Background
The purpose of the sharding representation is to specify how a tensor is sharded with respect to a set of available devices.
Sharding representation can either be:
- Manually specified by the user as sharding constraints on inputs, outputs, or intermediates.
- Transformed per operation in the process of sharding propagation.
Overview
Basic structure
A logical mesh is a multi-dimensional view of devices, defined by a list of axis names and sizes.
The proposed sharding representation is bound to a specific logical mesh by its name, and can only reference axis names from that mesh. The sharding of a tensor specifies along which axes (of a specific logical mesh), each dimension of the tensor is sharded, ordered from major to minor. The tensor is replicated along all other axes of the mesh.
Let’s explore the sharding representation with a simple rank 2 tensor and 4 devices.
We first reshape the 4 devices [0, 1, 2, 3]
into a 2-d array [[0, 1], [2,
3]]
to create a mesh with 2 axes:
@mesh_xy = <["x"=2, "y"=2]>
We can then shard the following rank 2 tensor [[a, b], [c, d]]
as follows:
Other key components
- Open/Closed dimensions - dimensions can either be open - can be further sharded on available axes; or closed - are fixed and can’t be changed.
- Explicitly replicated axes - all axes that are not used to shard a dimension are implicitly replicated, but the sharding can specify axes that are explicitly replicated and therefore cannot be used to shard a dimension later on.
- Axis splitting and sub-axes - a (full) mesh axis can be split into multiple sub-axes that can be individually used to shard a dimension or be explicitly replicated.
- Multiple logical meshes - different shardings can be bound to different logical meshes, which can have different axes or even a different order of logical device ids.
- Priorities - to partition a program incrementally, priorities can be attached to dimension shardings, which determine in which order per-dimension sharding constraints will be propagated throughout the module.
- Dimension sharding divisibility - a dimension can be sharded on axes whose product of sizes doesn’t divide the dimension size.
Detailed Design
We expand the basic structure and each key component in this section.
Basic structure
The dimension shardings tell us for each dimension of the tensor, along which axes (or sub-axes) it is sharded from major to minor.
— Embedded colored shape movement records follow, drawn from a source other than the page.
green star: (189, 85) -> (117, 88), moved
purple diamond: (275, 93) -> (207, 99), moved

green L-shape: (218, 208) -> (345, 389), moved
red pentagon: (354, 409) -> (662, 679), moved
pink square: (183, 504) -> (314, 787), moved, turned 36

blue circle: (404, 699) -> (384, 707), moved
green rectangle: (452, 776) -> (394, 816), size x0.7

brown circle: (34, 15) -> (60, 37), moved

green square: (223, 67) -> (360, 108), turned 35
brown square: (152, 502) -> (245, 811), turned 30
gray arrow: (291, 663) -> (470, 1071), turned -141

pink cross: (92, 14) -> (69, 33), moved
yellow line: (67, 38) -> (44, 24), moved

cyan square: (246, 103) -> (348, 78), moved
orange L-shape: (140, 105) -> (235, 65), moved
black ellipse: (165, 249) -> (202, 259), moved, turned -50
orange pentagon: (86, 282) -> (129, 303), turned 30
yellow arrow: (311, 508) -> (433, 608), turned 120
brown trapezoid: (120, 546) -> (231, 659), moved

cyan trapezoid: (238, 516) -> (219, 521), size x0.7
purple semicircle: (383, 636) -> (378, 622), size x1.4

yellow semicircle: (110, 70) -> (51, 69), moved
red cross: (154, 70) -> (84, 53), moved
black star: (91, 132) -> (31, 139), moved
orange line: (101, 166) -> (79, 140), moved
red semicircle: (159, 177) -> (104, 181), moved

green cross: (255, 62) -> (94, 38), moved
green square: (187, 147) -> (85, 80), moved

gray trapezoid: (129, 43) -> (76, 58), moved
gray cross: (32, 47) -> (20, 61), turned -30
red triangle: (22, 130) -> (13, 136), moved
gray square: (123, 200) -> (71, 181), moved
All other axes that don’t shard a dimension are implicitly replicated (or explicitly replicated).
We will start with a simple example and extend it as we describe additional features.
@mesh_xy = <["x"=2, "y"=4, "z"=2]>
// The 1st tensor dimension is sharded along axis "x" and the 2nd tensor dimension is
// sharded along axis "z" then further along axis "y". The local shape of this tensor (i.e. the shape on a single device), would be tensor<2x1xf32>.
sharding<@mesh_xy, [{"x"}, {"z", "y"}]> : tensor<4x8xf32>
Invariants
- The number of dimension shardings must match the rank of the tensor.
- All axis names must exist in the referenced mesh.
- Axes or sub-axes can only appear once in the sharding representation (each one either shards a dimension or is explicitly replicated).
Open/closed dimensions
Each dimension of a tensor can either be open or closed.
Open
An open dimension is open for propagation to further shard it along additional axes, i.e. the specified dimension sharding doesn’t have to be the final sharding of that dimension. This is similar (but not exactly the same as) to
jax.sharding.PartitionSpec.UNCONSTRAINED
- GSPMD’s
unspecified_dims
If a dimension is open we add a ?
following the axes that the dimension is
already sharded on (see example below).
Closed
A closed dimension is one that isn’t available for propagation to add further
sharding to, i.e. the specified dimension sharding is the final sharding of that
dimension and it can’t be changed. A common use case of this is how GSPMD
(usually) doesn’t modify the input/output arguments of a module, or how with
jax.jit
, the user specified in_shardings
are static - they can’t change.
We can extend the example from above to have an open dimension and a closed dimension.
@mesh_xy = <["x"=2, "y"=4, "z"=2]>
// The 1st dimension is closed, therefore it can't be further sharded and {"x"}
// will remain its sharding. The 2nd dimension is open, and can therefore be
// further sharded during propagation, e.g. by "y".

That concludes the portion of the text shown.